[Data to examine — start]

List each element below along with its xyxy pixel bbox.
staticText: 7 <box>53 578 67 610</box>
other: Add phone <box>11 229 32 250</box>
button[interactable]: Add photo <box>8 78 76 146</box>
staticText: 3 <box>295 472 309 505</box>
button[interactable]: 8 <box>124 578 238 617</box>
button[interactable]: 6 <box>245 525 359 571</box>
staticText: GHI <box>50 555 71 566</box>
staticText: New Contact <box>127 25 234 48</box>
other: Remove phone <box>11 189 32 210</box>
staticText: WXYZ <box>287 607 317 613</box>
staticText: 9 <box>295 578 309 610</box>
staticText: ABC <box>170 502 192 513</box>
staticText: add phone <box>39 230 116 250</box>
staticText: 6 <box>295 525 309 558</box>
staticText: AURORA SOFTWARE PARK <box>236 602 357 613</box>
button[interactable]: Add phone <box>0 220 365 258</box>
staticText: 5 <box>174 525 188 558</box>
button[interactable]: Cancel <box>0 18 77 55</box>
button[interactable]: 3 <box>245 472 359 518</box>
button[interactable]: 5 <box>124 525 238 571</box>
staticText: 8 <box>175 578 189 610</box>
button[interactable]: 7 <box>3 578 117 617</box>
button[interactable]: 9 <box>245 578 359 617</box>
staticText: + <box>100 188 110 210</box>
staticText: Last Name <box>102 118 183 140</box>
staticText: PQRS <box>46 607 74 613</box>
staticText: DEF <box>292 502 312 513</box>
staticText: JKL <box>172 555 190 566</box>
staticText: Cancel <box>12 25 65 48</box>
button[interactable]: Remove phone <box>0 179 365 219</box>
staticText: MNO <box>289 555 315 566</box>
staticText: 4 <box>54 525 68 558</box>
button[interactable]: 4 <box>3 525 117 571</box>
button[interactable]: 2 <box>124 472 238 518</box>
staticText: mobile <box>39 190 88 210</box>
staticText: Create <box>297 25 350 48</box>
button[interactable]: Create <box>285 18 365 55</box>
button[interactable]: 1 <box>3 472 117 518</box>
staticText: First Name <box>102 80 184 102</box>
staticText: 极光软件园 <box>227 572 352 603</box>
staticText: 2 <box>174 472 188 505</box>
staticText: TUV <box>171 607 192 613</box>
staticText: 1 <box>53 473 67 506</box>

[Data to examine — finish]

Requirement -> Line by line, transcribe the data exactly.

Result of this task ->
List each element below along with its xyxy pixel bbox.
staticText: 7 <box>53 578 67 610</box>
other: Add phone <box>11 229 32 250</box>
button[interactable]: Add photo <box>8 78 76 146</box>
staticText: 3 <box>295 472 309 505</box>
button[interactable]: 8 <box>124 578 238 617</box>
button[interactable]: 6 <box>245 525 359 571</box>
staticText: GHI <box>50 555 71 566</box>
staticText: New Contact <box>127 25 234 48</box>
other: Remove phone <box>11 189 32 210</box>
staticText: WXYZ <box>287 607 317 613</box>
staticText: 9 <box>295 578 309 610</box>
staticText: ABC <box>170 502 192 513</box>
staticText: add phone <box>39 230 116 250</box>
staticText: 6 <box>295 525 309 558</box>
staticText: AURORA SOFTWARE PARK <box>236 602 357 613</box>
button[interactable]: Add phone <box>0 220 365 258</box>
staticText: 5 <box>174 525 188 558</box>
button[interactable]: Cancel <box>0 18 77 55</box>
button[interactable]: 3 <box>245 472 359 518</box>
button[interactable]: 5 <box>124 525 238 571</box>
staticText: 8 <box>175 578 189 610</box>
button[interactable]: 7 <box>3 578 117 617</box>
button[interactable]: 9 <box>245 578 359 617</box>
staticText: + <box>100 188 110 210</box>
staticText: Last Name <box>102 118 183 140</box>
staticText: PQRS <box>46 607 74 613</box>
staticText: DEF <box>292 502 312 513</box>
staticText: JKL <box>172 555 190 566</box>
staticText: Cancel <box>12 25 65 48</box>
button[interactable]: Remove phone <box>0 179 365 219</box>
staticText: MNO <box>289 555 315 566</box>
staticText: 4 <box>54 525 68 558</box>
button[interactable]: 4 <box>3 525 117 571</box>
button[interactable]: 2 <box>124 472 238 518</box>
staticText: mobile <box>39 190 88 210</box>
staticText: Create <box>297 25 350 48</box>
button[interactable]: Create <box>285 18 365 55</box>
button[interactable]: 1 <box>3 472 117 518</box>
staticText: First Name <box>102 80 184 102</box>
staticText: 极光软件园 <box>227 572 352 603</box>
staticText: 2 <box>174 472 188 505</box>
staticText: TUV <box>171 607 192 613</box>
staticText: 1 <box>53 473 67 506</box>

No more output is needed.